2.4: Limits: Algebraic Methods

The Limit Laws

We know how to use a table and the graph to find a limit. Let's see some algebraic properties of limits.
Properties of Limits
Suppose $c$ is a constant and the limits \[\lim_{x\rightarrow a}f(x), \qquad \lim_{x\rightarrow a} g(x)\] exist. Then:
  1. $\displaystyle\lim_{x\rightarrow a} [f(x) + g(x)] = \lim_{x\rightarrow a} f(x) + \lim_{x\rightarrow a} g(x)$
  2. $\displaystyle\lim_{x\rightarrow a} [f(x) - g(x)] = \lim_{x\rightarrow a} f(x) - \lim_{x\rightarrow a} g(x)$
  3. $\displaystyle\lim_{x\rightarrow a} c\cdot f(x) = c\lim_{x \rightarrow a} f(x)$
  4. $\displaystyle\lim_{x \rightarrow a}[f(x)\cdot g(x)] = \left[\lim_{x\rightarrow a}f(x)\right]\cdot\left[\lim_{x\rightarrow a} g(x)\right]$
  5. $\displaystyle\lim_{x\rightarrow a} \frac{f(x)}{g(x)} = \dfrac{\lim_{x \rightarrow a} f(x)}{\lim_{x \rightarrow a}g(x)}$ if $\displaystyle\lim_{x\rightarrow a}g(x) \neq 0$.

We have seen these before!

Given these functions Find
  1. $\displaystyle \lim_{x \rightarrow -2} [f(x) + 5g(x)]$
  2. $\displaystyle \lim_{x \rightarrow 1} [f(x) \cdot g(x)]$
  3. $\displaystyle \lim_{x \rightarrow 2} \dfrac{f(x)}{g(x)}$

  1. From the graphs we can see \[\lim_{x \rightarrow -2} f(x) = 1 \qquad \lim_{x \rightarrow -2} g(x) = -1\] So by using the limit laws we see \begin{align}\lim_{x\rightarrow -2} [f(x) + 5g(x)] &= \lim_{x\rightarrow -2} f(x) + \lim_{x\rightarrow -2} [5g(x)] \\&= \lim_{x\rightarrow -2} f(x) + 5\lim_{x \rightarrow -2}g(x) \\&= 1 + 5\cdot (-1) = -4\end{align}
Here are five more limit laws that are extremely useful.
More Properties of Limits
Suppose $a, c \in \mathbb{R}$ and $n$ is a positive integer.
  1. $\displaystyle\lim_{x\rightarrow a} c = c$
  2. $\displaystyle\lim_{x\rightarrow a} x = a$
  3. $\displaystyle\lim_{x\rightarrow a} x^n = a^n$
  4. $\displaystyle\lim_{x \rightarrow a}\sqrt[n]{x} = \sqrt[n]{a}$
  5. If $f(x)$ is any function, then $\displaystyle\lim_{x\rightarrow a} \sqrt[n]{f(x)}= \sqrt[n]{\lim_{x \rightarrow a} f(x)}$.
Note: this says for $n$th roots and powers of $x$, we are allowed to substitute $a$ directly.

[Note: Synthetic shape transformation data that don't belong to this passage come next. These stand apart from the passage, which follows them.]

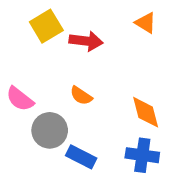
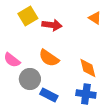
orange triangle: (146, 23) -> (95, 18), moved
orange semicircle: (81, 96) -> (49, 58), size x1.5

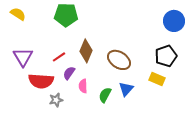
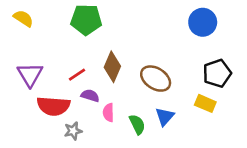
blue circle: (174, 21) -> (203, 22), moved
purple semicircle: (69, 73) -> (90, 96), turned 72
green semicircle: (105, 95) -> (137, 124), turned 126

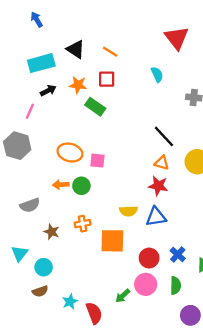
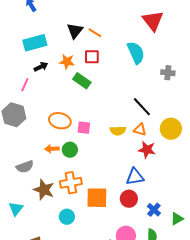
black triangle: (76, 49) -> (75, 31), moved, turned 36
cyan semicircle: (157, 75) -> (136, 53), size x1.6
red star: (158, 186) -> (147, 150), moved
yellow semicircle: (128, 211) -> (118, 131), moved
orange cross: (83, 224) -> (71, 183), size x1.5
brown star: (52, 232) -> (44, 190), size x1.5
red circle: (149, 258) -> (129, 199), moved
cyan circle: (44, 267) -> (67, 217), moved

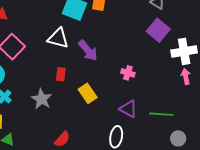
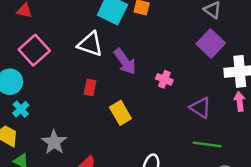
pink cross: (128, 73) -> (164, 79), moved
gray star: (42, 99) -> (54, 142), moved
purple triangle: (128, 109) -> (200, 108), moved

We will see why this is true in Section 2.5.
Find the following limits:
  1. $\displaystyle \lim_{x \rightarrow 2} x^3$
  2. $\displaystyle \lim_{x \rightarrow 4} 5x^{2}$
  3. $\displaystyle \lim_{x \rightarrow 1} (5x^4 - 2)$
  4. $\displaystyle \lim_{x \rightarrow 1} 2x^3\cdot \sqrt{x^2 + 7}$
  5. $\displaystyle \lim_{x \rightarrow 1} \dfrac{2x^2 + 1}{x + 1}$

First Look at Indeterminate Forms

Consider \[\lim_{t\rightarrow 2}\dfrac{4(t^2 -4)}{t-2}\] Let's try using the limit laws to compute this. We have \begin{align} \displaystyle\lim_{t\rightarrow 2}\dfrac{4(t^2 -4)}{t-2} &= \dfrac{\displaystyle\lim_{t\rightarrow 2} 4(t^2 - 4)}{\displaystyle\lim_{t\rightarrow 2} (t-2)} \\&= \dfrac{\displaystyle 4 (\lim_{t\rightarrow 2}t^2 - \lim_{t\rightarrow 2}4)}{\displaystyle\lim_{t\rightarrow 2} t-\lim_{t\rightarrow 2}2} \\&= \dfrac{4(2^2 - 4)}{2 - 2} \\&= \dfrac{0}{0} \end{align} The result is $0/0$, which we call an indeterminate form, which is different than dividing by zero. To deal with these, we employ the following strategy:
Strategy for Evaluating Indeterminate Forms
Suppose you want to evaluate $\displaystyle \lim_{x\rightarrow a}f(x)$ but end up with $0/0$. Then:
  1. Replace the original function $f(x)$ with a new function $g(x)$ that takes on the same values as the original function everywhere except at $x = a$. Then before applying limit laws, either:
    1. Cancel out common factors.
    2. Rationalize the numerator or denominator.
    3. Simplify the expression.
  2. Then find $\displaystyle\lim_{x\rightarrow a} g(x)$ instead.
Find $\lim_{x\rightarrow 1}g(x)$ where \[\begin{cases}x + 1 & x \neq 1 \\ \pi & x = 1\end{cases}\]
Find \[\lim_{x\rightarrow 2}\dfrac{4(x^2-4)}{x-2}\]
Find \[\lim_{h\rightarrow 0}\dfrac{\sqrt{1 + h} - 1}{h}\]
Find \[\lim_{h\rightarrow 0}\dfrac{(3+h)^2 - 9}{h}\]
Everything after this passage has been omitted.